The most true thing about you is what God has said to you in Christ, "You are My Beloved." - Tripp Fuller

The God among us is the God who refuses to be God without us, so great is God's Love. - Tripp Fuller

According to some Christian outlooks we were made for another world. Perhaps, rather, we were made for this world to recreate, reclaim, redeem, and renew unto God's future aspiration by the power of His Spirit. - R.E. Slater

Our eschatological ethos is to love. To stand with those who are oppressed. To stand against those who are oppressing. It is that simple. Love is our only calling and Christian Hope. - R.E. Slater

Secularization theory has been massively falsified. We don't live in an age of secularity.
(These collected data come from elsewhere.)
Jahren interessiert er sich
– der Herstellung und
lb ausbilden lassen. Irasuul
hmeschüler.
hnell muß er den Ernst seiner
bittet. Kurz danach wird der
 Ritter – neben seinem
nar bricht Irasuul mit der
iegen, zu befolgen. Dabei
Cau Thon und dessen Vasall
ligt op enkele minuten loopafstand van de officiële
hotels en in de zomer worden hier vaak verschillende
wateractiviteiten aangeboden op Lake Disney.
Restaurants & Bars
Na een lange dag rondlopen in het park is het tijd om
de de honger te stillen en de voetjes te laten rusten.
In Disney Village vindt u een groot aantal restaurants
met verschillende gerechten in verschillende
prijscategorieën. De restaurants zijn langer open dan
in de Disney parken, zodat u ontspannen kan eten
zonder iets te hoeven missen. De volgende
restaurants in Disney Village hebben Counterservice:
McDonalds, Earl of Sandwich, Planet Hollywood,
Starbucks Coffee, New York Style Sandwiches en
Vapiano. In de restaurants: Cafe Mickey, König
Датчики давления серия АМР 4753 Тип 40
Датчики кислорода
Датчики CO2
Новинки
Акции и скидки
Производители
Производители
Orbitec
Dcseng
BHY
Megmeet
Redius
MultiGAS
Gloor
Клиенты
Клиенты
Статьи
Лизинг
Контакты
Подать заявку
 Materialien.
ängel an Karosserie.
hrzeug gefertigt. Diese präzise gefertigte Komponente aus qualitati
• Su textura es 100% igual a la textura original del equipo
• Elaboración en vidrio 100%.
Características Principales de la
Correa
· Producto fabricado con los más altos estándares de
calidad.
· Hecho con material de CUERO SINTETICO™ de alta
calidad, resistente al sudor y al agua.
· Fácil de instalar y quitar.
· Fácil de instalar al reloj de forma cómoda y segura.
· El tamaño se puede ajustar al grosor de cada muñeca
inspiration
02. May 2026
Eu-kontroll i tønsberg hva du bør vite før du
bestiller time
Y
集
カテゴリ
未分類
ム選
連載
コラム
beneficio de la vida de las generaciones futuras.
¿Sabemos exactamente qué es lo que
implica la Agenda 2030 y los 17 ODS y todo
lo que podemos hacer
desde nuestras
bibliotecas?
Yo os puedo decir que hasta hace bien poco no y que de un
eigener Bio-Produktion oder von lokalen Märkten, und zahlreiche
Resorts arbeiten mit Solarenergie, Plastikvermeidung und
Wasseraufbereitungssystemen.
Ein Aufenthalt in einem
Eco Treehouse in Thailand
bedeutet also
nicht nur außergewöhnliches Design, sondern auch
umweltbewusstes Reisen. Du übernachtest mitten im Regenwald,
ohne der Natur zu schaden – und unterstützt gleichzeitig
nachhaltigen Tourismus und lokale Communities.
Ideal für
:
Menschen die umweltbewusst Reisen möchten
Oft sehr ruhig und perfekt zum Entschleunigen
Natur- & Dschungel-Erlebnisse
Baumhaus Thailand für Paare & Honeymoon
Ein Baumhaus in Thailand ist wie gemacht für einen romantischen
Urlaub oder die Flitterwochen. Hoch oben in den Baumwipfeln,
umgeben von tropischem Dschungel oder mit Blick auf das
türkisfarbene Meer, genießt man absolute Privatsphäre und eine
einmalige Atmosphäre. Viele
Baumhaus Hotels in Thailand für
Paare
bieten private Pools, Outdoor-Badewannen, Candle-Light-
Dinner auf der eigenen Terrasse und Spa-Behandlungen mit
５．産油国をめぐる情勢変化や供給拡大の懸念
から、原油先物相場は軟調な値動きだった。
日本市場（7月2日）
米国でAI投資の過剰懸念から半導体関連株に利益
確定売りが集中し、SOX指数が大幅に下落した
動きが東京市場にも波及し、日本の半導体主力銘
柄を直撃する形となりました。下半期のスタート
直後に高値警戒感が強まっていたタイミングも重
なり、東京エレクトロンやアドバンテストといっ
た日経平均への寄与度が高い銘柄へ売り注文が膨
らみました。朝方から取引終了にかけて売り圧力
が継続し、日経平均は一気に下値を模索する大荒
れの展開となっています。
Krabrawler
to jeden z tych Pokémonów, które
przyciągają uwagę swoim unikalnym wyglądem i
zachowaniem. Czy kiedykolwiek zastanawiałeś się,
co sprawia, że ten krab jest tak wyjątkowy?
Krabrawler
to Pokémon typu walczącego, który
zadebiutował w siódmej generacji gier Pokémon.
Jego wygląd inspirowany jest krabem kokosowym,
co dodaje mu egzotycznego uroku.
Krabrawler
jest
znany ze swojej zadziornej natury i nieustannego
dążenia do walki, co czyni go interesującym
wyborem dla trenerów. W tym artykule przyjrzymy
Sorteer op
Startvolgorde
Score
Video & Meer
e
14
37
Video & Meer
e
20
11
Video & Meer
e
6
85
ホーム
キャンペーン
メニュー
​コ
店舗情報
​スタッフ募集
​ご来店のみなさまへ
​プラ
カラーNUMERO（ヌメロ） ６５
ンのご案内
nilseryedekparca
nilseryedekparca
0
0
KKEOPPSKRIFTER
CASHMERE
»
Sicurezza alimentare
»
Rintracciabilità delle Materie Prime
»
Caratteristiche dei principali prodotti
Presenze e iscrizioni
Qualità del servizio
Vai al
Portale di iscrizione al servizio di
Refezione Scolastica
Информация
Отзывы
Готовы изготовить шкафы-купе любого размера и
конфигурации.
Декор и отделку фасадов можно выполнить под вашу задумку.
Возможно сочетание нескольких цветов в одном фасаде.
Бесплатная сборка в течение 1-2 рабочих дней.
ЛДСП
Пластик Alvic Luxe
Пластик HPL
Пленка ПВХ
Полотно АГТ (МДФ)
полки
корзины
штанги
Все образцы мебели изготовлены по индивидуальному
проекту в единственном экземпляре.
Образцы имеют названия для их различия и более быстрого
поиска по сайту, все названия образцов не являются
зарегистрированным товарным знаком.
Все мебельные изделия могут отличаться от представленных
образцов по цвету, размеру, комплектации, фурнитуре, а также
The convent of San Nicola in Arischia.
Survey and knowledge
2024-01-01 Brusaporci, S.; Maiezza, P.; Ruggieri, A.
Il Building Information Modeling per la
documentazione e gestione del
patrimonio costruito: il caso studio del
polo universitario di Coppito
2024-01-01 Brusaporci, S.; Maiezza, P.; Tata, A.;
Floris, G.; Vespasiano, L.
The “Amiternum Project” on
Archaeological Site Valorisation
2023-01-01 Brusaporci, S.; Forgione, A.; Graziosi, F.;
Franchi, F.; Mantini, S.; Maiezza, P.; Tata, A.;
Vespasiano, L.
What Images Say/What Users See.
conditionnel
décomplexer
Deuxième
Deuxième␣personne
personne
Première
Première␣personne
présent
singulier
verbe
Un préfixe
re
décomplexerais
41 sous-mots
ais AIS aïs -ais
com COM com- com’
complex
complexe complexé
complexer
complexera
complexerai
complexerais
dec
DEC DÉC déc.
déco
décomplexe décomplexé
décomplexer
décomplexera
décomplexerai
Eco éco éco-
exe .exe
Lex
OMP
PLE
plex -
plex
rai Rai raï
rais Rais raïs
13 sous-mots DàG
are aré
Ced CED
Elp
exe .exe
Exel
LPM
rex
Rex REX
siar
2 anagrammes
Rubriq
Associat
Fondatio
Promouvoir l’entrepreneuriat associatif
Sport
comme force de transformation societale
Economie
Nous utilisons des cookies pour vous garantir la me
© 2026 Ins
We live in an age of explosive, pervasive religiosity... an age of religious pluralism. - Peter L. Berger

Exploring the edge of life and faith in a post-everything world. - Todd Littleton

I don't need another reason to believe, your love is all around for me to see. – Anon

Thou art our need; and in giving us more of thyself thou givest us all. - Khalil Gibran, Prayer XXIII

Be careful what you pretend to be. You become what you pretend to be. - Kurt Vonnegut

Religious beliefs, far from being primary, are often shaped and adjusted by our social goals. - Jim Forest

We become who we are by what we believe and can justify. - R.E. Slater

People, even more than things, need to be restored, renewed, revived, reclaimed, and redeemed; never throw out anyone. – Anon

Certainly, God's love has made fools of us all. - R.E. Slater

An apocalyptic Christian faith doesn't wait for Jesus to come, but for Jesus to become in our midst. - R.E. Slater

Christian belief in God begins with the cross and resurrection of Jesus, not with rational apologetics. - Eberhard Jüngel, Jürgen Moltmann

Our knowledge of God is through the 'I-Thou' encounter, not in finding God at the end of a syllogism or argument. There is a grave danger in any Christian treatment of God as an object. The God of Jesus Christ and Scripture is irreducibly subject and never made as an object, a force, a power, or a principle that can be manipulated. - Emil Brunner

“Ehyeh Asher Ehyeh” means "I will be that who I have yet to become." - God (Ex 3.14) or, conversely, “I AM who I AM Becoming.”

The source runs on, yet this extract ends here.